MNIST classifier tutorial#

MNIST database of handwritten digits is a popular dataset to demonstrate machine learning classifiers. The dataset is comprised of handwritten digits with the corresponding ground truth label. In this tutorial (based on [1]), we train a basic Neural Network (NN) classifier using PyTorch.

A sample of the MNIST dataset:

7c4edf34fb5d4e9d838b805a6ffa1505

The tutorial has two main parts:

First, a “normal” workflow function (without using Covalent) is defined to train the MNIST classifier.
Second, this workflow is converted into a Covalent workflow, which is then “dispatched” for execution.

Lastly, we review the key benefits that are unlocked when transforming a “normal” workflow with Covalent.
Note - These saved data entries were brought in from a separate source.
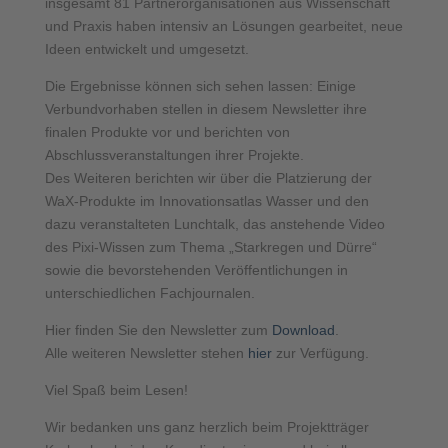
insgesamt 81 Partnerorganisationen aus Wissenschaft
und Praxis haben intensiv an Lösungen gearbeitet, neue
Ideen entwickelt und umgesetzt.
Die Ergebnisse können sich sehen lassen: Einige
Verbundvorhaben stellen in diesem Newsletter ihre
finalen Produkte vor und berichten von
Abschlussveranstaltungen ihrer Projekte.
Des Weiteren berichten wir über die Platzierung der
WaX-Produkte im Innovationsatlas Wasser und den
dazu veranstalteten Lunchtalk, das anstehende Video
des Pixi-Wissen zum Thema „Starkregen und Dürre“
sowie die bevorstehenden Veröffentlichungen in
unterschiedlichen Fachjournalen.
Hier finden Sie den Newsletter zum
Download
.
Alle weiteren Newsletter stehen
hier
zur Verfügung.
Viel Spaß beim Lesen!
Wir bedanken uns ganz herzlich beim Projektträger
One major advantage of a Covalent workflow is that the task dependencies and execution details can be tracked easily in the Covalent user interface (UI).

Getting started#

This tutorial requires installing Covalent, PyTorch and Torchvision.

[1]:

with open("./requirements.txt", "r") as file:
    for line in file:
        print(line.rstrip())

covalent
torch==1.13.1
torchvision==0.14.1

Uncomment and run the following cell to install the libraries.

[2]:

# Installing required packages
# !pip install -r ./requirements.txt

# In some cases, the following two lines might also need to be run
# !jupyter nbextension enable --py widgetsnbextension

Once Covalent has been installed, run covalent start in a terminal to start the Covalent server. Also, covalent status / stop are used to check the server status / stop the server.

Import Covalent, PyTorch and other relevant libraries.

[3]:

import covalent as ct

import torch
import torch.nn.functional as F

from pathlib import Path

from torch import nn
from torch.utils.data import DataLoader
from torchvision import datasets
from torchvision.transforms import ToTensor
from typing import Tuple

Construct MNIST classifier training workflow (without Covalent)#

Construct a convolutional neural network model by inheriting from torch.nn.Module.

[4]:

class NeuralNetwork(nn.Module):
    def __init__(self):
        super(NeuralNetwork, self).__init__()
        self.conv1 = nn.Conv2d(1, 10, kernel_size=5)
        self.conv2 = nn.Conv2d(10, 20, kernel_size=5)
        self.conv2_drop = nn.Dropout2d()
        self.fc1 = nn.Linear(320, 50)
        self.fc2 = nn.Linear(50, 10)

    def forward(self, x):
        x = F.relu(F.max_pool2d(self.conv1(x), 2))
        x = F.relu(F.max_pool2d(self.conv2_drop(self.conv2(x)), 2))
        x = x.view(-1, 320)
        x = F.relu(self.fc1(x))
        x = F.dropout(x, training=self.training)
        x = self.fc2(x)
        return F.log_softmax(x, dim=1)

Construct a data loader to retrieve the classifier training and test data.

[5]:

def data_loader(
    batch_size: int,
    train: bool,
    download: bool = True,
    shuffle: bool = True,
    data_dir: str = "~/data/mnist/",
) -> torch.utils.data.dataloader.DataLoader:
    """MNIST data loader."""

    data_dir = Path(data_dir).expanduser()
    data_dir.mkdir(parents=True, exist_ok=True)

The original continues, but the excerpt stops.